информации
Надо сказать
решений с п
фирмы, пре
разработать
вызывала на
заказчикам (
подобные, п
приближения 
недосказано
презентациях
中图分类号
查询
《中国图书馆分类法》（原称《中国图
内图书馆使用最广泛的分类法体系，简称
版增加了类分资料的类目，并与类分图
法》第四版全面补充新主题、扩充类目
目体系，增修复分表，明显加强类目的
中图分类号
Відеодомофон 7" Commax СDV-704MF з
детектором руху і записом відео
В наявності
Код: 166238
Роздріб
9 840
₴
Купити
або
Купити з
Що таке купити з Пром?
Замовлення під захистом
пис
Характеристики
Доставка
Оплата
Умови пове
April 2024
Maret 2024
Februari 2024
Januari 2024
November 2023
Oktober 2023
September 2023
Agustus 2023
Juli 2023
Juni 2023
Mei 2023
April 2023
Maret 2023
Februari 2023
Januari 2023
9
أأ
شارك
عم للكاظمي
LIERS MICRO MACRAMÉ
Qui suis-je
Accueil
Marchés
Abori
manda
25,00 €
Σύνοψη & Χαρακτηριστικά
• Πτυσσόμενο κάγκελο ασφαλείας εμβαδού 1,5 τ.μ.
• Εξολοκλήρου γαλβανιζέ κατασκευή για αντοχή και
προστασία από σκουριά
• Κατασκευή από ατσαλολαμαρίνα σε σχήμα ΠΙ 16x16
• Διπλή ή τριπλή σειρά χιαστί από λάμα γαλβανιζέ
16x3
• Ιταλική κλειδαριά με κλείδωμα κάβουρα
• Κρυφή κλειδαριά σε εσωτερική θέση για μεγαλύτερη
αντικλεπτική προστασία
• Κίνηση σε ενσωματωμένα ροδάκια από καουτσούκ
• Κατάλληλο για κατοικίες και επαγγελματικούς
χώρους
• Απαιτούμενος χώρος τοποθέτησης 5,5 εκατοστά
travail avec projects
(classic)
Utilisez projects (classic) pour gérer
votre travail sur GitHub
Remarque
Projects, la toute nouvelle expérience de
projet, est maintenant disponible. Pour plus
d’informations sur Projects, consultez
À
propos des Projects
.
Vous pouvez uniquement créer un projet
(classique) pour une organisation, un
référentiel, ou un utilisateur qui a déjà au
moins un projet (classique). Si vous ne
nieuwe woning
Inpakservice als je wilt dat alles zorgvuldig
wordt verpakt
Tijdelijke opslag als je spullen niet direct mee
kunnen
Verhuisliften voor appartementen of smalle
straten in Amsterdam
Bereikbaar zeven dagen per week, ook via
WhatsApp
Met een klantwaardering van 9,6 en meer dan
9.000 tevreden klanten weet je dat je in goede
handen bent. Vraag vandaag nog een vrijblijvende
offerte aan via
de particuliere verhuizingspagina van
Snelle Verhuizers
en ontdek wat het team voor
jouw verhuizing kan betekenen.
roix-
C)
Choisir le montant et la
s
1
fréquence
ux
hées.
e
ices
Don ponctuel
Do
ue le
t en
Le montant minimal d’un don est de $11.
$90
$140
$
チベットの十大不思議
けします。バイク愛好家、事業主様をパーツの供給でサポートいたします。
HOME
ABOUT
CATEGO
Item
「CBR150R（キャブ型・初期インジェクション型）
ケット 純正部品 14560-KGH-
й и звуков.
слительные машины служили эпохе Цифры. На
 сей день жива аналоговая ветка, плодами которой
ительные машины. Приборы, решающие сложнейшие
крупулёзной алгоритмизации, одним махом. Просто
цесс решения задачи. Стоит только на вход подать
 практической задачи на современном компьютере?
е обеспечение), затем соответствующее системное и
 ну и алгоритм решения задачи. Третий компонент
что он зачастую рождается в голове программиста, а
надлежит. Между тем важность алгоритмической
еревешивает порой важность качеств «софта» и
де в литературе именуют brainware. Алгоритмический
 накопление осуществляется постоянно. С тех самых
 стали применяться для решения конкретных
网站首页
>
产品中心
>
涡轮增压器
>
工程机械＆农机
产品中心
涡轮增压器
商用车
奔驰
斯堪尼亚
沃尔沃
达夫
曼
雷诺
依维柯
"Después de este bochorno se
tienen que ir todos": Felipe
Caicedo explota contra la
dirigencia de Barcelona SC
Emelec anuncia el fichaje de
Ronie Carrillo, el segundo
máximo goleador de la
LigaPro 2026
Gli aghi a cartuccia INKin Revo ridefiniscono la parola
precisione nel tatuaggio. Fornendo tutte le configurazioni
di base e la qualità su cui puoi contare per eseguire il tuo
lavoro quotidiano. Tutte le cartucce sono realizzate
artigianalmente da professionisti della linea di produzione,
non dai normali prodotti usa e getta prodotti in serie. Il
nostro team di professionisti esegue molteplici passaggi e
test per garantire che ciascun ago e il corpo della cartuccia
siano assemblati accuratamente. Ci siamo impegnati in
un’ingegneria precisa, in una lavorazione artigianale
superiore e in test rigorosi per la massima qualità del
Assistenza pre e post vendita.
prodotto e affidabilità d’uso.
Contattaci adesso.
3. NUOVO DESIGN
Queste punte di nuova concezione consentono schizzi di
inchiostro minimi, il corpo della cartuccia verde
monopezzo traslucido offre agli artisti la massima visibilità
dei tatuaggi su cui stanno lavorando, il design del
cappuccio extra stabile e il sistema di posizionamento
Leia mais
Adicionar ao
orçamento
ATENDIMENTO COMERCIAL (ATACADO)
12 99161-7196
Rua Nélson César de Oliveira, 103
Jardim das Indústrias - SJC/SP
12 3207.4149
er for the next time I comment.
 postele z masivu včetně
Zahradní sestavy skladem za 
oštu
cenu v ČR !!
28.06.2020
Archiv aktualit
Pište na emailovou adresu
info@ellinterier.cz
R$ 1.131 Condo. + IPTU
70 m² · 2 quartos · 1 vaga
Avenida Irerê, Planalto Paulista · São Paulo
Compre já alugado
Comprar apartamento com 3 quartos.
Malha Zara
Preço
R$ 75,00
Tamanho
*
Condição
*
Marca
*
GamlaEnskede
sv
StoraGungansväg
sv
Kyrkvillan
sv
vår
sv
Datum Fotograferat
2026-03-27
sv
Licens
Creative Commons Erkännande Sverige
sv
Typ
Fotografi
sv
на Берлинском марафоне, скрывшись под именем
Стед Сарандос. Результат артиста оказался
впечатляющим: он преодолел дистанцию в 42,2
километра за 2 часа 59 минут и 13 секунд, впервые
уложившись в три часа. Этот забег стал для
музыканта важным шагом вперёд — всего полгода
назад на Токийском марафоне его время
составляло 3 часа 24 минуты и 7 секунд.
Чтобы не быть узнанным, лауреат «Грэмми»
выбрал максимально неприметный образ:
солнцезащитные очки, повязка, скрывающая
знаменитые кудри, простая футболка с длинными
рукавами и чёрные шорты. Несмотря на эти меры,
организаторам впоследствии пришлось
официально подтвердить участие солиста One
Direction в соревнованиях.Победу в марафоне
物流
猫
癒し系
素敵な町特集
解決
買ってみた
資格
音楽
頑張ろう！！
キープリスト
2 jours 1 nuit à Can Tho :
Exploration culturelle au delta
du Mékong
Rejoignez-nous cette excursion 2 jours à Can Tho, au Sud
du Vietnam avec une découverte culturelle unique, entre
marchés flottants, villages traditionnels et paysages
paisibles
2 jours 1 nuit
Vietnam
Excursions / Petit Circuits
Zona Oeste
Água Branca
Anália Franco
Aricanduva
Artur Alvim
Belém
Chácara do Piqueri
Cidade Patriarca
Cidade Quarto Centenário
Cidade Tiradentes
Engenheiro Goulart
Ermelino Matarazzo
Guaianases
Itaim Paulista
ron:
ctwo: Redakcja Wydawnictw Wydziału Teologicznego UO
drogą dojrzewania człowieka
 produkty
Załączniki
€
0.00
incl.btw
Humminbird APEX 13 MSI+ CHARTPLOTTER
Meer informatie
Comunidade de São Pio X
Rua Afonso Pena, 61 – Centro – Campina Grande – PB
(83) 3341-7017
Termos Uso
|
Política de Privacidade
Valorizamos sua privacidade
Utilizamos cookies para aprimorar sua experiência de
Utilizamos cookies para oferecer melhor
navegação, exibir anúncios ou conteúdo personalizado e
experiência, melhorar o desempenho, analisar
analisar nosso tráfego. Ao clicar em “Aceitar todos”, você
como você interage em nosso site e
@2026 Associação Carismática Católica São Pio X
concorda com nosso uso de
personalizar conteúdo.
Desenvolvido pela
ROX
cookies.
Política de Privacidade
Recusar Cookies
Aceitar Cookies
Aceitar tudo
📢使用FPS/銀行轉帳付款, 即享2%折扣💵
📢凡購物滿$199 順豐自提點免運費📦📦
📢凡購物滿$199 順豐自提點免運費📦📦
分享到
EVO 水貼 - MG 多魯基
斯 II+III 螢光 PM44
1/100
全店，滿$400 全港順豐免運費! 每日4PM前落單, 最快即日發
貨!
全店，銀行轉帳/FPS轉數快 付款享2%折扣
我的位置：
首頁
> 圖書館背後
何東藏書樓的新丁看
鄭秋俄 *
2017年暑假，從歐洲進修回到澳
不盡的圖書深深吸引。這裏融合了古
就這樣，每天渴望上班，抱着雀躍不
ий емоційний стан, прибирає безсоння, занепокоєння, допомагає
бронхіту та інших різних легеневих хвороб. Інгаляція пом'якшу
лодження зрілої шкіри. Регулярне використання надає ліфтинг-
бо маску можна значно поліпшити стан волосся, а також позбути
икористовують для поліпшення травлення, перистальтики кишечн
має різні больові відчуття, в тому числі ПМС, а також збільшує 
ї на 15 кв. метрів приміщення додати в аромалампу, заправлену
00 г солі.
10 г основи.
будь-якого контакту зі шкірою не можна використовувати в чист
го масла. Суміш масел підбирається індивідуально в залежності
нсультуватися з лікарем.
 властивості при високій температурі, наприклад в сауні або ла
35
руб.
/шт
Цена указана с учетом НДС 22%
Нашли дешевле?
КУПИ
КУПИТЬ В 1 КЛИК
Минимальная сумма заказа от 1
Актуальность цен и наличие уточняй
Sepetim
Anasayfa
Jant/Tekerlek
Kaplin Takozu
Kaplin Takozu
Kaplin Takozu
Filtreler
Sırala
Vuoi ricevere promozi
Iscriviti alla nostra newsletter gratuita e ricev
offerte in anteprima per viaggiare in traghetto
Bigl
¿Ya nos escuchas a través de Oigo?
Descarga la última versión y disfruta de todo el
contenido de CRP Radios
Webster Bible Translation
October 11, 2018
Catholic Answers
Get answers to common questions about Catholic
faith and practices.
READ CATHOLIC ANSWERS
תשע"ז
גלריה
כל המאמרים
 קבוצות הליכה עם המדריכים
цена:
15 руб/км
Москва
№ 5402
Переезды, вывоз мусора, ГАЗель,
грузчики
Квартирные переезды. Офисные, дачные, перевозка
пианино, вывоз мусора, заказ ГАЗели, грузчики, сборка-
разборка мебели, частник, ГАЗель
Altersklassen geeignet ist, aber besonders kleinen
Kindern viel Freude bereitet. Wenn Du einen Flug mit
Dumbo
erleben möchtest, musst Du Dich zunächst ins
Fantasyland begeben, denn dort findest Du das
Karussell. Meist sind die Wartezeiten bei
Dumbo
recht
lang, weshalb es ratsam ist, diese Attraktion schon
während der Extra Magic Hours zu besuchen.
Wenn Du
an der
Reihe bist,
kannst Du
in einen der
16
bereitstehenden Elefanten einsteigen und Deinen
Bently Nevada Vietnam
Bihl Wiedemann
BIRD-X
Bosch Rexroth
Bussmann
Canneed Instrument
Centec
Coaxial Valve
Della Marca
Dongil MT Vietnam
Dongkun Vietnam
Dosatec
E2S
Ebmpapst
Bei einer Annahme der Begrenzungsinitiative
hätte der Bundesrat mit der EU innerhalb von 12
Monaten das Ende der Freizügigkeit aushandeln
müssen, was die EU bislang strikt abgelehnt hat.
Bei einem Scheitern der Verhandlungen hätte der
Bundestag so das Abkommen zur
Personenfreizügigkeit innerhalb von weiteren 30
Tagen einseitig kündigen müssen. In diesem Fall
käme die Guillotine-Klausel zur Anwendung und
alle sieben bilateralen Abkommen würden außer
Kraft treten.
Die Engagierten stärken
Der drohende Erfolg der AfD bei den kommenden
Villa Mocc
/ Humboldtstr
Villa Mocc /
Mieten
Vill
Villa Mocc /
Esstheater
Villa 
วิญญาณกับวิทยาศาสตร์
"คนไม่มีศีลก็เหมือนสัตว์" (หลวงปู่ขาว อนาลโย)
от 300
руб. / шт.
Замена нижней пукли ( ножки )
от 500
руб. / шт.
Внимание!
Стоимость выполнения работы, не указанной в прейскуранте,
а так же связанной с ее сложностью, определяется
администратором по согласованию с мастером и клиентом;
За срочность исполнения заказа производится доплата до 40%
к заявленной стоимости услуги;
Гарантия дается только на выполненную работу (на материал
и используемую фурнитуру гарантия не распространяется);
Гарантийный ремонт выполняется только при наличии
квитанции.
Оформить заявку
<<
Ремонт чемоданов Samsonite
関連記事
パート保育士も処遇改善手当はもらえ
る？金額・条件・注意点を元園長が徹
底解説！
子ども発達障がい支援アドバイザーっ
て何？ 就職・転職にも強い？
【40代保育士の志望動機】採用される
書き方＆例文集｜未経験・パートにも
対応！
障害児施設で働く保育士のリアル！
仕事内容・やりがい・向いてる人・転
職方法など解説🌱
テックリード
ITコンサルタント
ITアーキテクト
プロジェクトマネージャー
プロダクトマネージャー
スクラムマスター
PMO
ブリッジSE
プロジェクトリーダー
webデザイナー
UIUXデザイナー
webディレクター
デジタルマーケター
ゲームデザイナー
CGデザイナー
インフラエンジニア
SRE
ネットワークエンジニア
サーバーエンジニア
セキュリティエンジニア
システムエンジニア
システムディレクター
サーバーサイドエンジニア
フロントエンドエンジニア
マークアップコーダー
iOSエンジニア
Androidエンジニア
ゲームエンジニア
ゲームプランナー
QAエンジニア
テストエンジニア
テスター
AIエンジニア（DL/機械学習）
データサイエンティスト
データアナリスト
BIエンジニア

========================================================================

Give the count of lines in the records that contain "travail", and no other text.

2